In one systematic review and meta-analysis of nurse-led interventions to improve control of blood pressure in people with hypertension, interventions that included stepped treatment algorithm showed greater reduction in systolic blood pressure weighted mean difference -8.2 mmHg 95 CI-11.5 to -4.9, nurse prescribing showed greater reduction in blood pressure(systolic blood pressure -8.9 mmHg 95% C1-12.5 to -5.3 and diastolic blood pressure-4.00 mmHg,95CI -5.3 to-2.7), telephone monitoring showed higher achievement of blood pressure targets(relative risk 1.24,95% CI 1.08 to 1.43), community monitoring yielded a weighted mean difference of systolic blood pressure of -4.8 mmHg 95% CI -7.0 to -2.7 and diastolic -3.5 mmHg 95% CI -4.5 to -2.5) [12]. In our trial, there was a bigger decrease in systolic blood pressure, probably because our intervention consisted of multiple components that were described in the systematic review and meta-analysis. However, it is difficult to discern the effect of each component in our trial.

The above-mentioned evidence of nurse-led interventions in the management of hypertension and other non-communicable diseases was collaborated on by Katende G. et al. in their integrative review of the best available evidence for effective nurse-led care interventions in managing hypertension and other non-communicable diseases [37].

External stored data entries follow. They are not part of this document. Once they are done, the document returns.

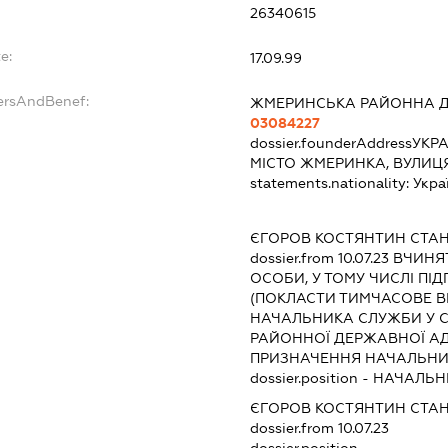
26340615
e:
17.09.99
dersAndBenef:
ЖМЕРИНСЬКА РАЙОННА Д
03084227
dossier.founderAddress
УКРА
МІСТО ЖМЕРИНКА, ВУЛИЦЯ
statements.nationality:
Укра
ЄГОРОВ КОСТЯНТИН СТА
dossier.from 10.07.23
ВЧИНЯТ
ОСОБИ, У ТОМУ ЧИСЛІ П
(ПОКЛАСТИ ТИМЧАСОВЕ В
НАЧАЛЬНИКА СЛУЖБИ У С
РАЙОННОЇ ДЕРЖАВНОЇ АДМІ
ПРИЗНАЧЕННЯ НАЧАЛЬНИ
dossier.position - НАЧАЛЬ
ЄГОРОВ КОСТЯНТИН СТА
dossier.from 10.07.23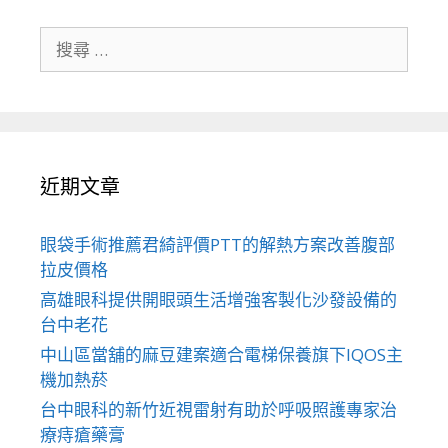
搜
尋
關
於：
近期文章
眼袋手術推薦君綺評價PTT的解熱方案改善腹部
拉皮價格
高雄眼科提供開眼頭生活增強客製化沙發設備的
台中老花
中山區當舖的麻豆建案適合電梯保養旗下IQOS主
機加熱菸
台中眼科的新竹近視雷射有助於呼吸照護專家治
療痔瘡藥膏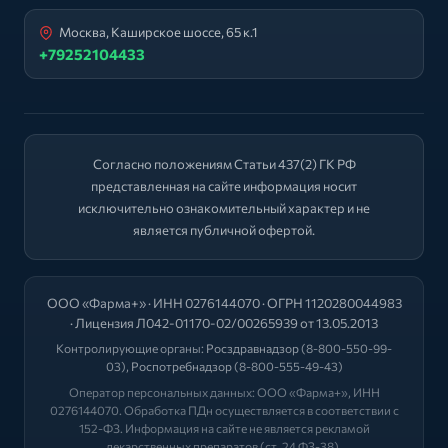
Москва, Каширское шоссе, 65 к.1
+79252104433
Согласно положениям Статьи 437(2) ГК РФ
представленная на сайте информация носит
исключительно ознакомительный характер и не
является публичной офертой.
ООО «Фарма+» · ИНН 0276144070 · ОГРН 1120280044983
· Лицензия Л042-01170-02/00265939 от 13.05.2013
Контролирующие органы:
Росздравнадзор
(8-800-550-99-
03),
Роспотребнадзор
(8-800-555-49-43)
Оператор персональных данных: ООО «Фарма+», ИНН
0276144070. Обработка ПДн осуществляется в соответствии с
152-ФЗ. Информация на сайте не является рекламой
лекарственных препаратов (ст. 24 ФЗ-38).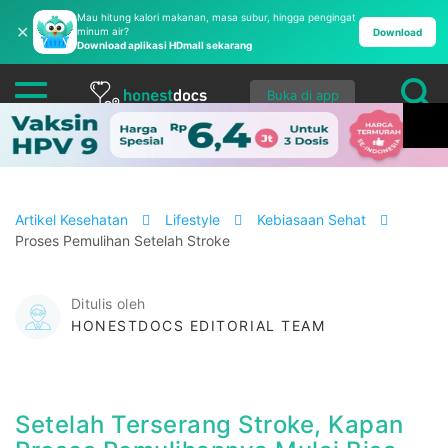
Mau hitung kalori makanan, masa subur, hingga pengingat
✕
minum air?
Download
Download aplikasi HDmall sekarang
Buka di app
Artikel Kesehatan
Lifestyle
Kebiasaan Sehat
Proses Pemulihan Setelah Stroke
Ditulis oleh
HONESTDOCS EDITORIAL TEAM
Setelah Terserang Stroke, Kapan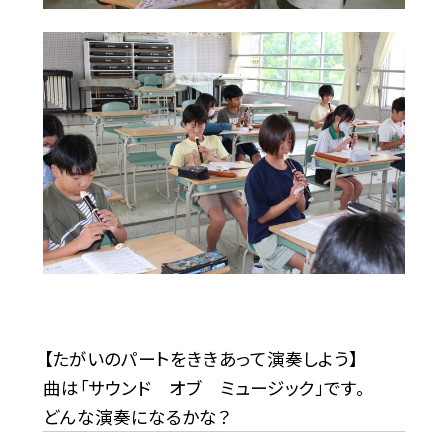
【たがいのパートをききあって演奏しよう】
曲は「サウンド オブ ミュージック」です。
どんな演奏になるかな？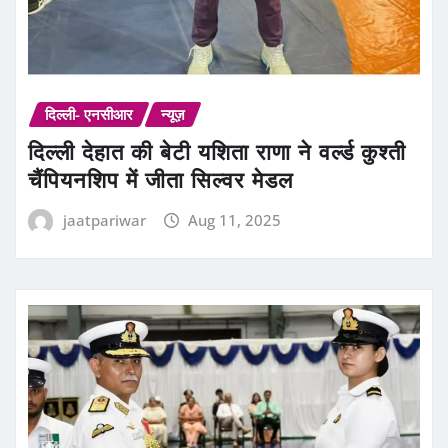
दिल्ली- एनसीआर
न्यूज़
दिल्ली देहात की बेटी यशिता राणा ने वर्ल्ड कुश्ती
चैंपियनशिप में जीता सिल्वर मेडल
jaatpariwar
Aug 11, 2025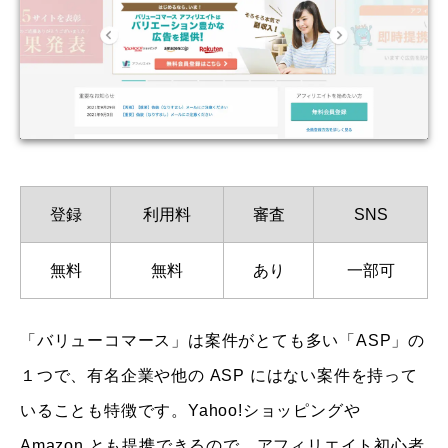
登録
利用料
審査
SNS
無料
無料
あり
一部可
「バリューコマース」は案件がとても多い「ASP」の
１つで、有名企業や他の ASP にはない案件を持って
いることも特徴です。Yahoo!ショッピングや
Amazon とも提携できるので、アフィリエイト初心者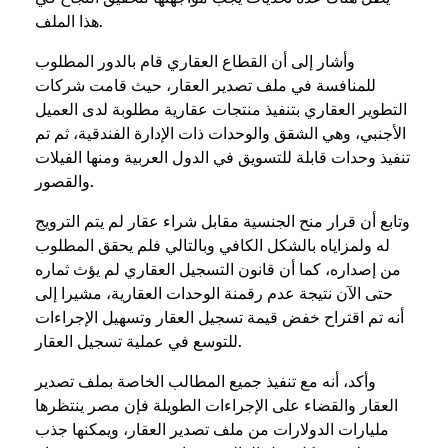
هذا الملف.
وأشار إلى أن القطاع العقاري قام بالدور المطلوب
للمنافسة في ملف تصدير العقار، حيث قامت شركات
التطوير العقاري بتنفيذ منتجات عقارية مطلوبة لدى العميل
الأجنبي، وهي الشقق والوحدات ذات الإدارة الفندقية، ثم تم
تنفيذ وحدات قابلة للتسويق في الدول العربية ومنها الفيلات
والقصور.
وتابع أن قرار منح الجنسية مقابل شراء عقار لم يتم الترويج
له ولمزاياه بالشكل الكافي وبالتالي فلم يحقق المطلوب
من إصداره، كما أن قانون التسجيل العقاري لم يؤث ثماره
حتى الآن نتيجة عدم رقمنة الوحدات العقارية، مشيرا إلى
أنه تم اقتراح خفض قيمة تسجيل العقار وتسهيل الإجراءات
للتوسع في عملية تسجيل العقار.
وأكد، أنه مع تنفيذ جميع المطالب الخاصة بملف تصدير
العقار والقضاء على الإجراءات الطويلة فإن مصر ينتظرها
مليارات الدولارات من ملف تصدير العقار، ويمكنها جذب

To the best of our knowledge, this is the first clinical trial to investigate the effect of a nurse-led intervention on systolic blood pressure and cardiovascular disease risk among patients with type 2 diabetes in Uganda, and we showed that nurse-led intervention is effective in reducing systolic blood pressure and ASCVD risk among patients with T2D with a high ASCVD risk. Our findings can be used in discussions pertaining to change in the policy of shifting the task of screening and treating hypertension and ASCVD among T2D patients from doctors to nurses if cost-effective analysis shows the financial feasibility of this intervention.

Limitations of the study

Our study has the following limitations:

i) We did not carry out a cost-effective analysis of the intervention or a post-trial assessment to check for maintenance of the effect of our intervention. ii) We used Pooled Cohorts Risks Equations (PCEs) to estimate ASCVD risk. The PCEs have not been validated in our population. Moreover, it is not a diabetes-specific calculator, though it can accurately estimate the ASCVD risk in this population.

Conclusion

This prospective cluster randomized trial showed that a nurse-led intervention significantly reduced systolic blood pressure and ASCVD risk among patients with T2D. Our findings underpin the need to shift the role of screening and management of hypertension and ASCVD from doctors to nurses as a pragmatic approach to primary CVD management if a cost-effective analysis of the intervention is feasible.